For a long time, scientists classified all life forms as plant or animal. That classification system expanded as more life forms were discovered. Eventually, biologists divided life into five kingdoms _ plants, animals, bacteria, fungi and protists.
A more recent approach divides life into three domains: bacteria, eukarya _ which includes plants, fungi, animals and others _ and archaea, which means ancient.
Archaea, similar to bacteria, is likely the least understood of the domains, according to the paper's authors. Archaea may have been among the first forms of life on Earth. Able to thrive in the hot, gaseous and volcanic terrain of early Earth, they could also survive in the very inhospitable geothermal features of the Yellowstone of today.

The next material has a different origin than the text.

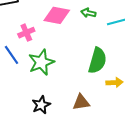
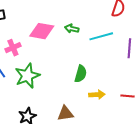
green semicircle: (97, 61) -> (81, 74), size x0.7

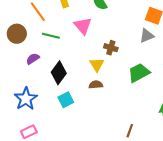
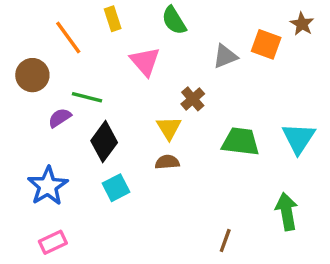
green line: (51, 36) -> (87, 97), moved
gray triangle: (147, 36) -> (225, 56), moved
brown cross: (111, 48) -> (193, 99), turned 32
green trapezoid: (139, 73) -> (241, 142), turned 35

Now that scientists know the Yellowstone virus's ancient structure seems to span all three domains of life, scientists plan additional studies on its genes to figure out what they tell the virus to do.
"Anywhere there's life, we expect viruses," Young said. "They are the major source of biological material on this planet."
Researchers said the virus and others found at Yellowstone will give researchers a hand in the search for life on other planets, including Mars.
"These bugs are living and doing business in a harsh environment," Rice said. "This may be clues about what to look for."